**Try it**
For the word "More", copy every line of the material that includes it.
··· Provided information
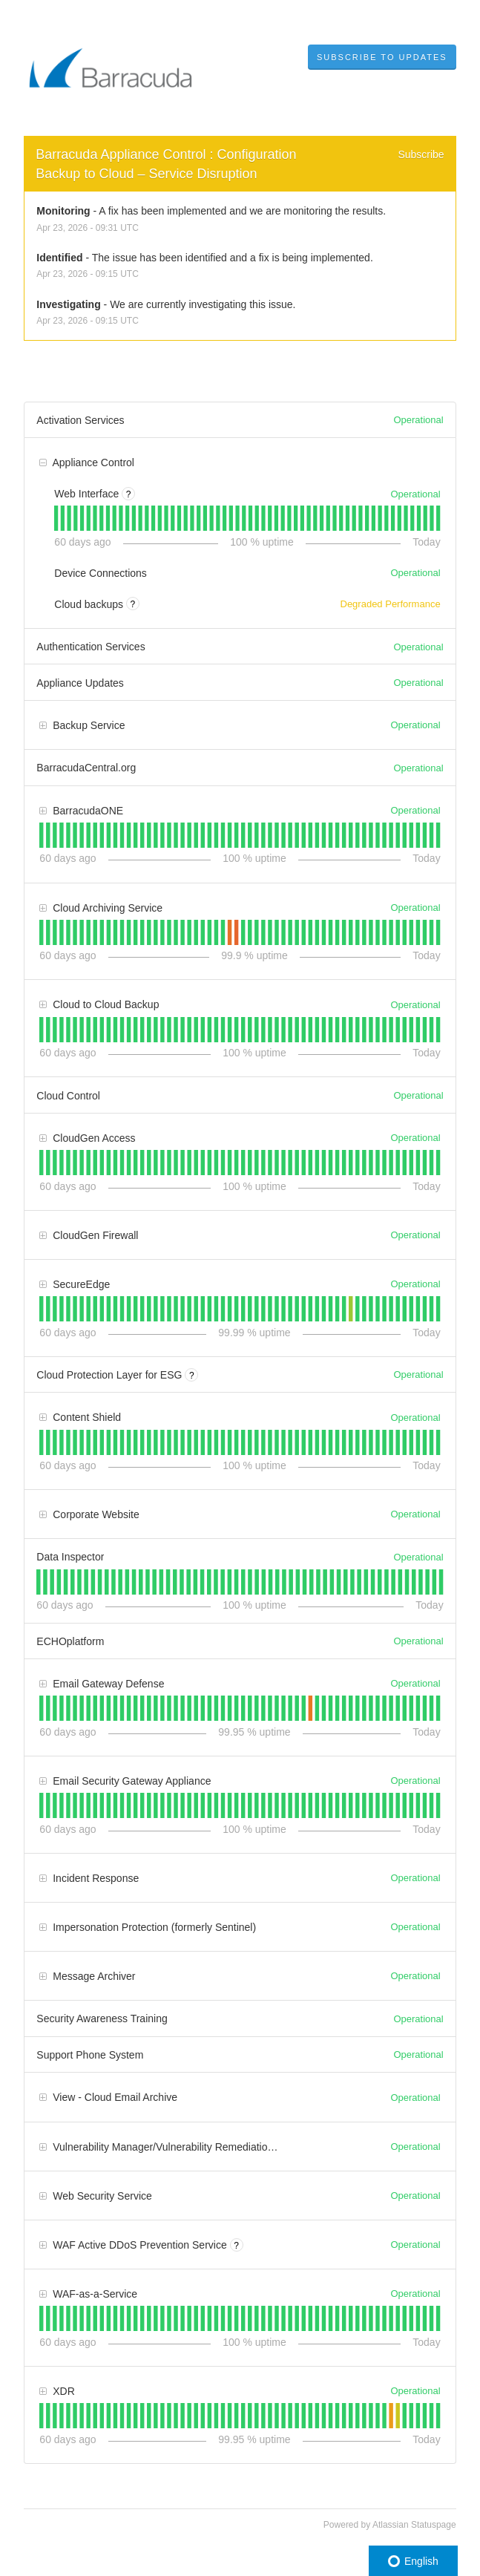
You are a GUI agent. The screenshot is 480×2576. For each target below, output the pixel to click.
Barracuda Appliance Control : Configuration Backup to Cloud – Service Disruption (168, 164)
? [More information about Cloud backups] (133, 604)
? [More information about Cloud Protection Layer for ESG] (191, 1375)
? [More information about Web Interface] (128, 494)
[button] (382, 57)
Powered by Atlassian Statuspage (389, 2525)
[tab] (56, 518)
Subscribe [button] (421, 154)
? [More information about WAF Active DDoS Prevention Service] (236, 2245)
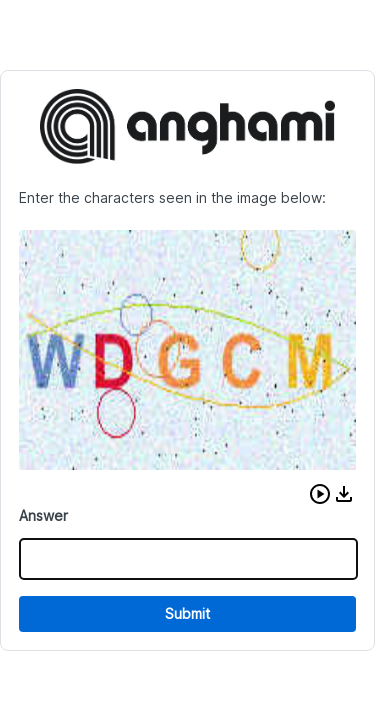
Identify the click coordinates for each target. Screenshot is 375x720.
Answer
······
**Answer to this problem**
? [More information about Cloud backups] (133, 604)
? [More information about Cloud Protection Layer for ESG] (191, 1375)
? [More information about Web Interface] (128, 494)
? [More information about WAF Active DDoS Prevention Service] (236, 2245)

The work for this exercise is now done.